WeeklyWorker

28.06.2000

Simon Harvey of the SLP

London comes clean

It is now more apparent than ever, following our poor showing in recent elections, that the Socialist Labour Party is rudderless and bereft of ideas.

Up to last year the SLP was considered by many workers to be a suitable recipient for protest votes - especially in view of the prestige of general secretary Arthur Scargill as a militant trade union leader and class fighter. Amongst the more advanced workers - not least the organised left - Scargill's allure had of course long since faded, in the light of his now widely known (thanks largely to this paper) dictatorial and sectarian actions as leader of our party. Now, it seems, the reputation of one man is not enough to maintain the SLP in workers' eyes as the potential alternative.

In June 1999 our vote in Scotland was slashed in the EU elections after Tommy Sheridan's victory in the Scottish parliament poll the previous month.
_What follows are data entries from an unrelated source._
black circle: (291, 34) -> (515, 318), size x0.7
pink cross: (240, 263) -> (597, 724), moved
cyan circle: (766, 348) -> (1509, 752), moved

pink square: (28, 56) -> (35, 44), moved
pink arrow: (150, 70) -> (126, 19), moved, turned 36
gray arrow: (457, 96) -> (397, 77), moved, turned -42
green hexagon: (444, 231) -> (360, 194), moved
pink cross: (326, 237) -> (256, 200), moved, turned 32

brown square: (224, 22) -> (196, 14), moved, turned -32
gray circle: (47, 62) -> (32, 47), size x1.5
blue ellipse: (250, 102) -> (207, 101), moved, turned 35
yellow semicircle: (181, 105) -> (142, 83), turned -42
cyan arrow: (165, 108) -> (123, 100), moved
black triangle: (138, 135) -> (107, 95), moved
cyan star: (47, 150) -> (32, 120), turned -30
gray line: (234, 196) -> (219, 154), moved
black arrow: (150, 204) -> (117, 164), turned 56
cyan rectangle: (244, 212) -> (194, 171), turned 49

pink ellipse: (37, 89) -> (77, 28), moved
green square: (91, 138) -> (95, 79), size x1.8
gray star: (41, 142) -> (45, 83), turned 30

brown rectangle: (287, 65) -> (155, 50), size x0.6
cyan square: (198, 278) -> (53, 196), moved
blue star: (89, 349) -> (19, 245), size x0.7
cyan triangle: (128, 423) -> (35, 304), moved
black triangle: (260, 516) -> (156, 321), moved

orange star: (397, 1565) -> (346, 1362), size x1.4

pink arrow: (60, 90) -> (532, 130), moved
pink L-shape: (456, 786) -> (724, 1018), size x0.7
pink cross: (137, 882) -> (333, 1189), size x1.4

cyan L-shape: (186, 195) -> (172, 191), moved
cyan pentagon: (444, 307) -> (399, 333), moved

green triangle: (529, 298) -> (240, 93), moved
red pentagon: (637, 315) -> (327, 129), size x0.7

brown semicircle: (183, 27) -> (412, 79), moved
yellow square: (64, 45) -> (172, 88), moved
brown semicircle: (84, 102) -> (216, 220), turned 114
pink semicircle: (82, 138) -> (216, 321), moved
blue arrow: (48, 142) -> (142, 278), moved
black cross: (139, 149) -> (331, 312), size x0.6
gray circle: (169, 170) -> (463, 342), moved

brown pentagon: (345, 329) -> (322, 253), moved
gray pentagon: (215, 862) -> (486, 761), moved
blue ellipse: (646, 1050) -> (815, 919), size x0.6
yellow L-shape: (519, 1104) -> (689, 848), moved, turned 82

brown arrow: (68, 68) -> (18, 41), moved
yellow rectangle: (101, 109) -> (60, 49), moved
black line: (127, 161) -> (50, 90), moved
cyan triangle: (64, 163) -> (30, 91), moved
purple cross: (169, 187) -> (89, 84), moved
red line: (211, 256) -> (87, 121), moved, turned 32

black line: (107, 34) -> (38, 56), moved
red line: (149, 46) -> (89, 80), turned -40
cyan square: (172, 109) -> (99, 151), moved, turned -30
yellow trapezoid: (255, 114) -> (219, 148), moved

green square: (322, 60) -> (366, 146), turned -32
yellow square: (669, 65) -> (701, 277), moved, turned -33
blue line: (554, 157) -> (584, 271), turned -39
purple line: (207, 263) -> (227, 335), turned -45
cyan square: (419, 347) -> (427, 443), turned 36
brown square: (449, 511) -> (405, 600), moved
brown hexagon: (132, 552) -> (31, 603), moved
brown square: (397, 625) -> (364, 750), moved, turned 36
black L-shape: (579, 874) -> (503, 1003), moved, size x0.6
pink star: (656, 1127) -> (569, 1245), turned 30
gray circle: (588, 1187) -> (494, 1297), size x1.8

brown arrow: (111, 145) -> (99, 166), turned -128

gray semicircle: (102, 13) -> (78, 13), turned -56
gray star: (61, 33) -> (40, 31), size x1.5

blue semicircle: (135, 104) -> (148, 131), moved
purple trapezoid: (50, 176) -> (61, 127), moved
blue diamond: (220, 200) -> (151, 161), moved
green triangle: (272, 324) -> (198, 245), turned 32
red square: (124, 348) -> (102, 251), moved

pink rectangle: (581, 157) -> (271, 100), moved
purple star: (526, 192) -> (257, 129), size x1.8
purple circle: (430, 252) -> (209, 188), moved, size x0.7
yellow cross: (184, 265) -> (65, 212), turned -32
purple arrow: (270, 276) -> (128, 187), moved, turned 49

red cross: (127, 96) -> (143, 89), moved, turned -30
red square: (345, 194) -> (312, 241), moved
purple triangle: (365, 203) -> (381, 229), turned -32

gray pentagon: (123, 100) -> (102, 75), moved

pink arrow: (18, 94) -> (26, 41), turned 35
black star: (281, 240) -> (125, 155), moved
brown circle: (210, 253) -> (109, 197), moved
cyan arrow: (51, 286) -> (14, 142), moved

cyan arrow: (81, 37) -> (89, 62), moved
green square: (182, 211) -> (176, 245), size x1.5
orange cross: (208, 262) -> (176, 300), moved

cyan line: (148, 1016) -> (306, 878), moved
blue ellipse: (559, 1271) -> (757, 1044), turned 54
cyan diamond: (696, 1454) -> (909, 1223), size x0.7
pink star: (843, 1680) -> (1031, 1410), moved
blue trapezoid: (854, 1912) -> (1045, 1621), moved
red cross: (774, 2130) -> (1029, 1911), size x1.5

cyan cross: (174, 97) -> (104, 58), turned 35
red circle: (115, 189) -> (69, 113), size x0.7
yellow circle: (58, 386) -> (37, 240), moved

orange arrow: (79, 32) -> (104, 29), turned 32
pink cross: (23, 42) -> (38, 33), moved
Workers looking for an electoral home plumped for the Scottish Socialist Party as a more viable organisation north of the border. And on May 4 2000 the Greater London Authority elections demonstrated that the London Socialist Alliance is now the main leftwing force in the capital. The SSP won four times as many votes as we did, while the LSA achieved double our total. In all likelihood there will be an LSA-type organisation emerging across Britain to contest the general election, which would surely put paid to the SLP as any kind of electoral force in any part of the country.

Scargill has no answer to this turn of events, stubbornly ignoring all calls for a united challenge and insisting that the SLP will continue to go it alone. He likes to claim that the drastic membership loss (down from 2,000 in 1997 to around 300 today) is all the figment of my fevered imagination. But, from what I hear, the true state of the party has been officially revealed - in one region at least.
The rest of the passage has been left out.